* [Dataset]

* * *

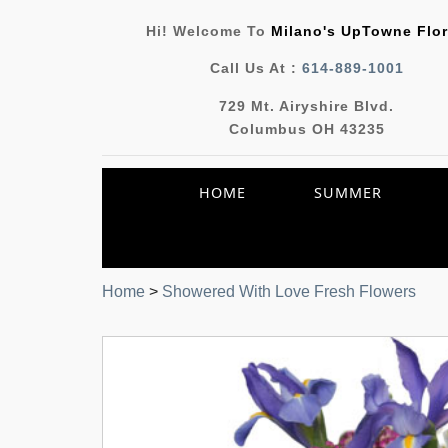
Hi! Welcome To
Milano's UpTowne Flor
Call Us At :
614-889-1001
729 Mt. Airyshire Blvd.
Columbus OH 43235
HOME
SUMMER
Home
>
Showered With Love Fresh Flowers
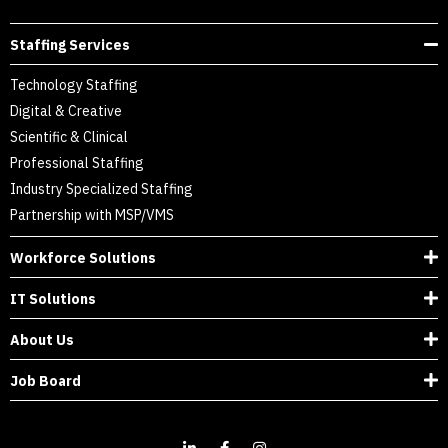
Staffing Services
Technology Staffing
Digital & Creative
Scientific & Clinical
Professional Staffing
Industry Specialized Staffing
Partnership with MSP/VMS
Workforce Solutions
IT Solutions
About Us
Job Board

* * *

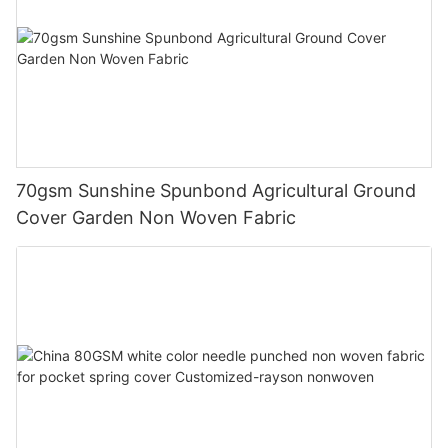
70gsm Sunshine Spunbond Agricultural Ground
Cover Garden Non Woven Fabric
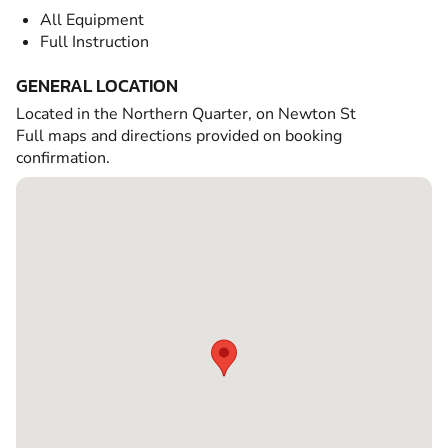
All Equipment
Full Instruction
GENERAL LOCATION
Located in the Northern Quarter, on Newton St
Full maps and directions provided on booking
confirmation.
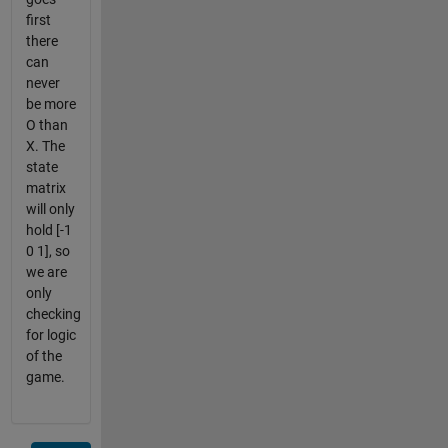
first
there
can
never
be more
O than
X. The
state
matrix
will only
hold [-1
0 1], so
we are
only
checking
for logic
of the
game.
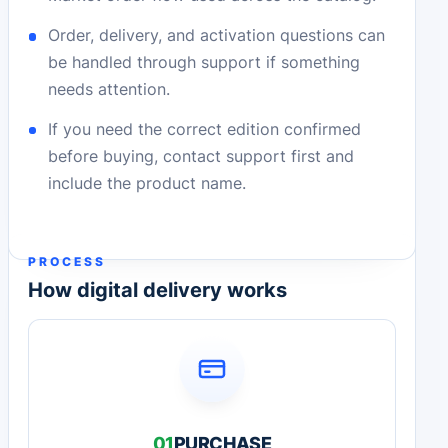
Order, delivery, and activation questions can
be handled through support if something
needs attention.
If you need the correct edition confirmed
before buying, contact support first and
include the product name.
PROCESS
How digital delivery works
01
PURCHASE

* * *

* [Exercise requirements]
Pull out all lines from the entries above in which the word "first" appears.

* [Your response]
first
before buying, contact support first and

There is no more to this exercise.